(45) 3. Takdir Baik Takdir Buruk, Tetap Saja Adalah Takdir 14

391 63 29
                                    

"Farrel."

Esy melihat jadwal praktikum yang ditawarkan. Saat ini ia dan Farrel sedang berada di ruang administrasi laboratorium. Rutinitas yang pasti harus dilakukan ketika perkuliahan dimulai. Yaitu, mendaftar jadwal praktikum.

Jadwal praktikum dari berbagai mata kuliah ditempel di atas meja panjang. Setiap mahasiswa hanya perlu melihat nama mata kuliah, hari, dan jamnya. Setelah itu memastikan bahwa jadwal yang mereka pilih tidak berbenturan dengan kegiatan apa pun.

"Ternyata jadwal praktikum Rancangan Percobaan dan Benih beda," ujar Esy pelan. "Itu artinya kita benar-benar pisah."

Farrel mengabaikan perkataan Esy. Alih-alih ia hanya fokus pada jadwal praktikum Rancangan Percobaan yang ditawarkan. Melihat berulang kali dan mencocokkannya dengan jadwal lainnya.

Esy berpaling setelah menulis namanya di jadwal praktikum Teknologi Benih. Ia membuang napas panjang.

Sudahlah. Aku harus legowo. Kali ini aku benar-benar nggak bakal ketemu sama Farrel pas jam praktikum Benih.

Padahal Esy sudah menyusun rencana. Kalau jadwal praktikum mereka sama, Esy hanya perlu sesekali permisi ke toilet. Demi bisa melihat wajah Farrel sekejapan mata saat ia melintas di depan ruang praktikum.

"Rel?"

Esy berpaling dan mendapati Farrel yang masih fokus dengan jadwal praktikumnya. Membuat Esy pun beranjak. Menghampiri Farrel dan bertanya.

"Kenapa? Jadwal kamu ada yang tabrakan?"

Farrel membuang napas panjang. "Sebenarnya bukan tabrakan sama jadwal kuliah atau praktikum aku yang lain. Tapi, sama jadwal ngasdos."

"Oh."

Di semester tiga, para mahasiswa memang sudah bisa menjadi asisten dosen untuk praktikum.
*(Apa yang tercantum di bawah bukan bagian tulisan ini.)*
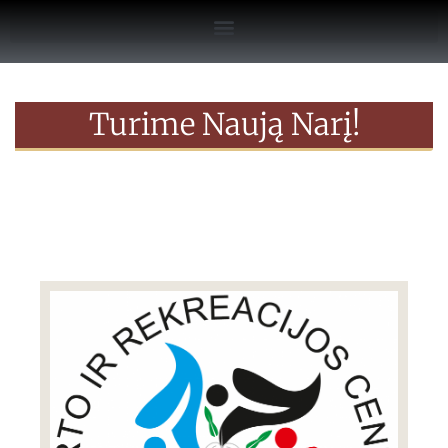
Turime Naują Narį!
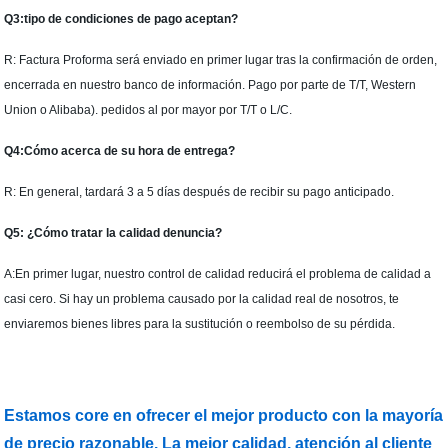
Q3:tipo de condiciones de pago aceptan?
R: Factura Proforma será enviado en primer lugar tras la confirmación de orden,
encerrada en nuestro banco de información. Pago por parte de T/T, Western
Union o Alibaba). pedidos al por mayor por T/T o L/C.
Q4:Cómo acerca de su hora de entrega?
R: En general, tardará 3 a 5 días después de recibir su pago anticipado.
Q5: ¿Cómo tratar la calidad denuncia?
A:En primer lugar, nuestro control de calidad reducirá el problema de calidad a
casi cero. Si hay un problema causado por la calidad real de nosotros, te
enviaremos bienes libres para la sustitución o reembolso de su pérdida.
Estamos core en ofrecer el mejor producto con la mayoría
de precio razonable. La mejor calidad, atención al cliente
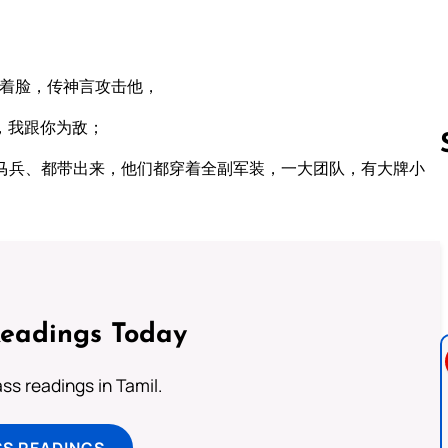
板着脸，传神言攻击他，
，我跟你为敌；
马兵、都带出来，他们都穿着全副军装，一大团队，有大牌小
Follow us 
Readings Today
s readings in Tamil.
SS READINGS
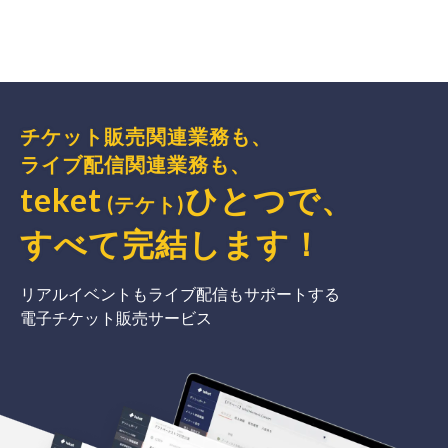
チケット販売関連業務も、
ライブ配信関連業務も、
teket
ひとつで、
(テケト)
すべて完結
します
！
リアルイベントもライブ配信もサポートする
電子チケット販売サービス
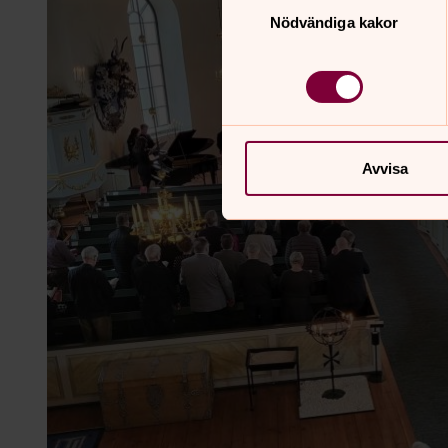
Nödvändiga kakor
Avvisa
Begitu pula dengan Farrel yang semula berniat menjadi asisten dosen praktikum Biologi. Tapi, sepertinya jadwalnya tidak ada yang pas.

"Ya sudah," desah Farrel. "Apa boleh buat. Ngasdos juga bukan hal yang wajib."

Esy hanya mengangguk samar. Ia menunggu Farrel menulis namanya di jadwal praktikum Rancangan Percobaan. Setelah itu mereka pun keluar dari ruang administrasi laboratorium.

Baru beberapa langkah keluar, Esy dan Farrel mendapati keberadaan Nathan. Tampaknya sang dosen berencana untuk masuk ke ruang administrasi laboratorium. Tapi, ia menghentikan langkah ketika berpapasan dengan mereka.

"Selamat pagi, Pak."

Kompak, Farrel dan Esy menyapa sang dosen dengan sopan. Nathan membalasnya dengan hal yang serupa.

"Oh ya, Rel. Bagaimana? Kamu sudah cek jadwal?" tanya Nathan kemudian.

Farrel mengangguk dengan wajah sedikit menyesal. "Sudah, tapi jadwalnya nggak ada yang ketemu, Pak. Tabrakan semua."

"Begitu ya. Ehm sulit juga," ujar Nathan seraya memperbaiki sejenak letak kacamatanya. "Jadwal Ryan dan Sella juga tabrakan. Kebetulan mereka jadi asdos untuk Rancangan Percobaan."

Esy melihat bergantian pada Nathan dan Farrel. Tak perlu bertanya. Ia pun bisa menebak bahwa sekarang ada masalah untuk mencari asisten dosen praktikum Biologi.

Esy tidak pernah mengira. Ternyata menyusun jadwal bukanlah hal yang mudah.

"Bagaimana kalau Esy saja, Pak?"

Lamunan Esy buyar. Ia mengerjap ketika Farrel menyebut namanya. Melongo, ia berpaling pada cowok itu.

"A-aku?" tanya Esy bingung. "Kenapa dengan aku?"